UC San Diego Research Finds More Children Affected By Fetal Alcohol Disorders Than Previously Thought
Fetal alcohol syndrome and other alcohol-related disorders may be more widespread than autism.
That is the conclusion of a new study from UC San Diego.
In the study, the largest of its kind ever conducted in the U.S., researchers screened more than 6,000 first-graders in four different regions of the country.
Researchers found that one to five percent of the children had a fetal alcohol disorder.
Dr.

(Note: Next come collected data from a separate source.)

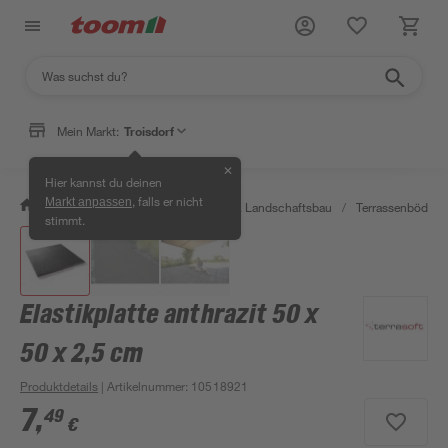
Mein Markt:
Troisdorf
✕
Hier kannst du deinen
, falls er nicht
Markt anpassen
/
Garten & Freizeit
/
Gartenbau & Landschaftsbau
/
Terrassenböden 
stimmt.
Elastikplatte anthrazit 50 x
50 x 2,5 cm
Produktdetails
| Artikelnummer
:
10518921
7
,
49
€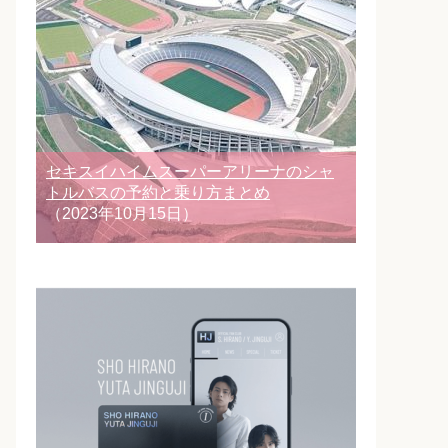
セキスイハイムスーパーアリーナのシャ
トルバスの予約と乗り方まとめ
（2023年10月15日）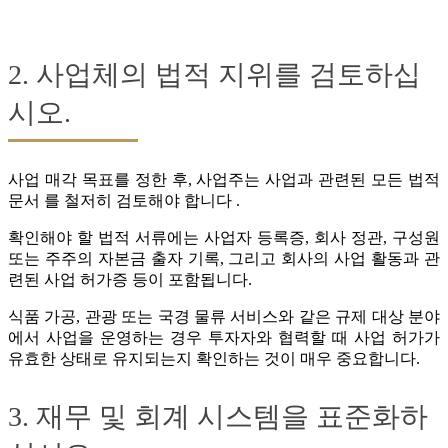
2. 사업체의 법적 지위를 검토하십
시오.
사업 매각 목표를 정한 후, 사업주는 사업과 관련된 모든 법적
문서 를 철저히 검토해야 합니다 .
확인해야 할 법적 서류에는 사업자 등록증, 회사 정관, 구성원
또는 주주의 자본금 출자 기록, 그리고 회사의 사업 활동과 관
련된 사업 허가증 등이 포함됩니다.
식품 가공, 관광 또는 국경 물류 서비스와 같은 규제 대상 분야
에서 사업을 운영하는 경우 투자자와 협력할 때 사업 허가가
유효한 상태로 유지되는지 확인하는 것이 매우 중요합니다.
3. 재무 및 회계 시스템을 표준화하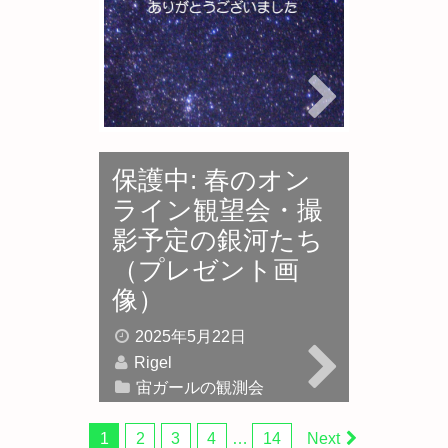
のお知らせ
2025年5月24日
Rigel
宙ガールの観測会
保護中: 春のオン
ライン観望会・撮
影予定の銀河たち
（プレゼント画
像）
2025年5月22日
Rigel
宙ガールの観測会
1
2
3
4
…
14
Next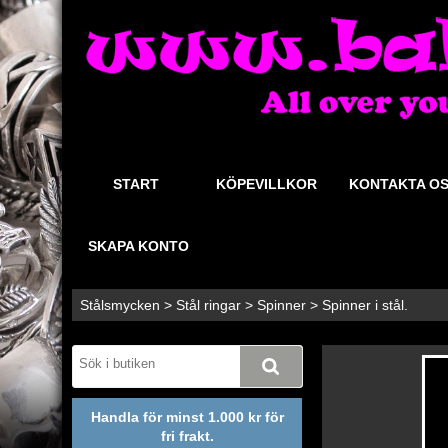
START
KÖPEVILLKOR
KONTAKTA O
SKAPA KONTO
Stålsmycken
>
Stål ringar
>
Spinner
>
Spinner i stål.
Handla för minst 1.000 kr för
fri frakt.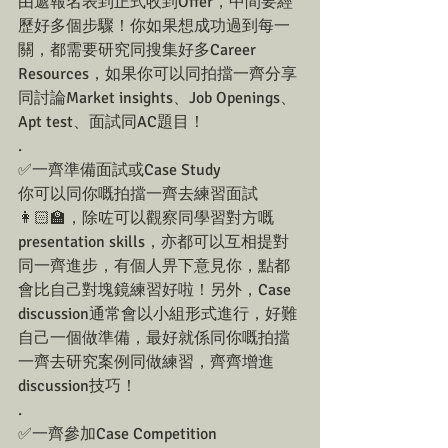
由遞報名表到正式收到Offer，中間要經
歷好多個步驟！你如果想成功過到每一
關，都需要研究同搜集好多Career 
Resources，如果你可以同拍擋一齊分享
同討論Market insights、Job Openings、
Apt test、面試同AC題目！
.
✅一齊準備面試或Case Study
你可以同你嘅拍擋一齊去練習面試
👩🏻‍🏫，除咗可以觀察同學習對方嘅
presentation skills，亦都可以互相提對
同一齊進步，有個人畀下意見你，點都
會比自己對塊鏡練習好啦！另外，Case 
discussion通常會以小組形式進行，好難
自己一個做準備，最好就係同你嘅拍擋
一齊去研究案例同做練習，齊齊增進
discussion技巧！
.
✅一齊參加Case Competition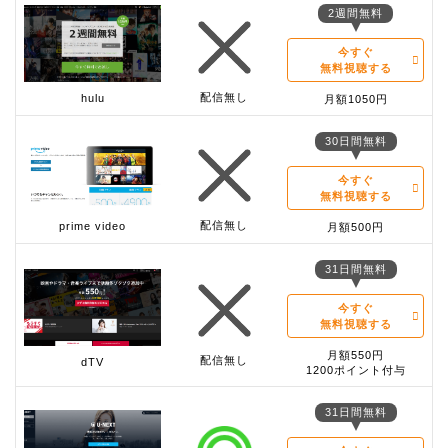
2週間無料
今すぐ
無料視聴する
配信無し
hulu
月額1050円
30日間無料
今すぐ
無料視聴する
配信無し
prime video
月額500円
31日間無料
今すぐ
無料視聴する
月額550円
配信無し
dTV
1200ポイント付与
31日間無料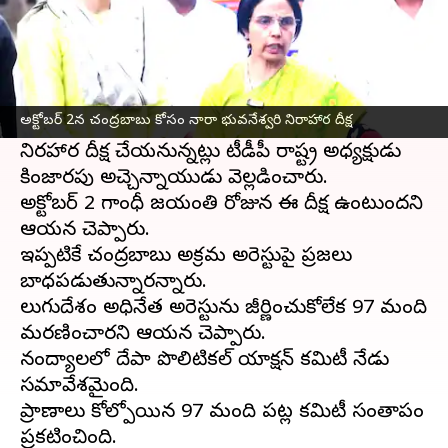
ఈ వార్తాకథనం ఏంటి
తెలుగుదేశం
పార్టీ అధినేత నారా
చంద్రబాబునాయుడు
అరెస్ట్ పై నిరసన జ్వాలలు కొనసాగుతున్నాయి.
అక్టోబర్‌ 2న చంద్రబాబు కోసం నారా భువనేశ్వరి నిరాహార దీక్ష
ఈ మేరకు ఆయన సతీమణి, నారా భువనేశ్వరి
నిరహార దీక్ష చేయనున్నట్లు టీడీపీ రాష్ట్ర అధ్యక్షుడు
కింజారపు అచ్చెన్నాయుడు వెల్లడించారు.
అక్టోబర్ 2 గాంధీ జయంతి రోజున ఈ దీక్ష ఉంటుందని
ఆయన చెప్పారు.
ఇప్పటికే చంద్రబాబు అక్రమ అరెస్టుపై ప్రజలు
బాధపడుతున్నారన్నారు.
తెలుగుదేశం అధినేత అరెస్టును జీర్ణించుకోలేక 97 మంది
మరణించారని ఆయన చెప్పారు.
నంద్యాలలో తెదేపా పొలిటికల్ యాక్షన్ కమిటీ నేడు
సమావేశమైంది.
ప్రాణాలు కోల్పోయిన 97 మంది పట్ల కమిటీ సంతాపం
ప్రకటించింది.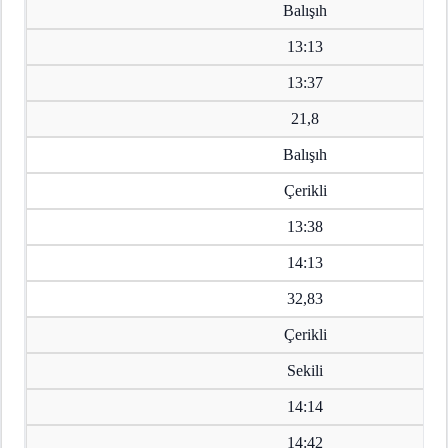
Balışıh
13:13
13:37
21,8
Balışıh
Çerikli
13:38
14:13
32,83
Çerikli
Sekili
14:14
14:42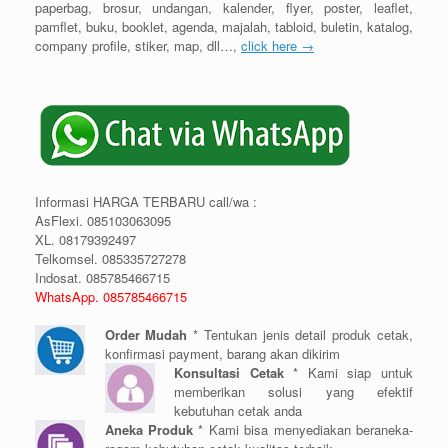
paperbag, brosur, undangan, kalender, flyer, poster, leaflet,
pamflet, buku, booklet, agenda, majalah, tabloid, buletin, katalog,
company profile, stiker, map, dll…,
click here →
Informasi HARGA TERBARU call/wa :
AsFlexi. 085103063095
XL. 08179392497
Telkomsel. 085335727278
Indosat. 085785466715
WhatsApp. 085785466715
Order Mudah
* Tentukan jenis detail produk cetak,
konfirmasi payment, barang akan dikirim
Konsultasi Cetak
* Kami siap untuk
memberikan solusi yang efektif
kebutuhan cetak anda
Aneka Produk
* Kami bisa menyediakan beraneka-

Christina Chambers, co-author of the study and co-director of UC San Diego's Center for Better Beginnings, said it is important to make the comparison between fetal alcohol spectrum disorders and autism.
“Because here’s a disorder that’s at least as common, or more common than autism spectrum disorders, but has not received near the attention, both from the standpoint of early identification, prevention, and treatment for these kids," Chambers said.
Only two of the 222 kids in the study who had a fetal alcohol disorder had been previously diagnosed.
Chambers said these disorders often go undiagnosed.
"The pediatrician or the obstetrician may not know the mother consumed alcohol during pregnancy or how much she drank, and the mother may feel uncomfortable disclosing that,” she explained.
Prenatal alcohol exposure is the leading preventable cause of birth defects and neurological problems.
Doctors say there is no known safe level of alcohol use during pregnancy.